Performance of Sentinel-1 and 2 Imagery in Detecting Aquaculture Waterbodies in Bangladesh

a picture of a map of Bangladesh with the seven districts within the study area highlighted
Fig. 2. The seven districts within the study area.

Authors: J. Sebastian Hernandez-Suarez, A. Pouyan Nejadhashemi, Hannah Ferriby, Nathan Moore, Ben Belton, and Mohammad Mahfujul Haque


In this study, we evaluated the use of synthetic aperture radar (SAR) and multispectral data to detect aquaculture waterbodies in Southern Bangladesh to quantify fish production on a national scale.

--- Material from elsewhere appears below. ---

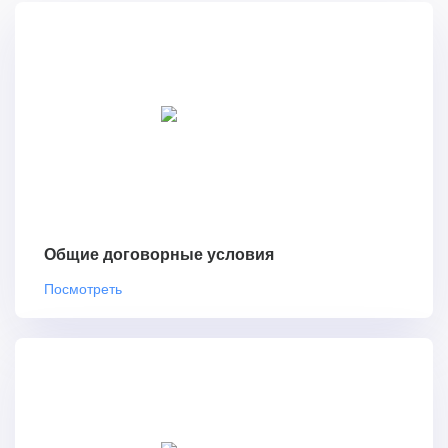
Общие договорные условия
Посмотреть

For this purpose, we developed an object-based framework comprised of three sequential stages: 1) water detection, 2) feature segmentation, and 3) feature classification. Techniques such as Edge-Otsu for binary thresholding, edge detection with convolution filters, and various supervised and unsupervised machine learning methods were used as part of a workflow. We found that ensemble products combining individual subproducts resulted in higher overall accuracy for water detection (overall detection rate around 60%) and waterbodies classification (overall accuracies up to 79%). Moreover, we showed that SAR data and shape indices played important roles in better-discriminating waterbodies. However, limitations in edge detection outcomes affected the identification of small and isolated aquaculture waterbodies, especially those integrated into rice fields, or in areas with trees.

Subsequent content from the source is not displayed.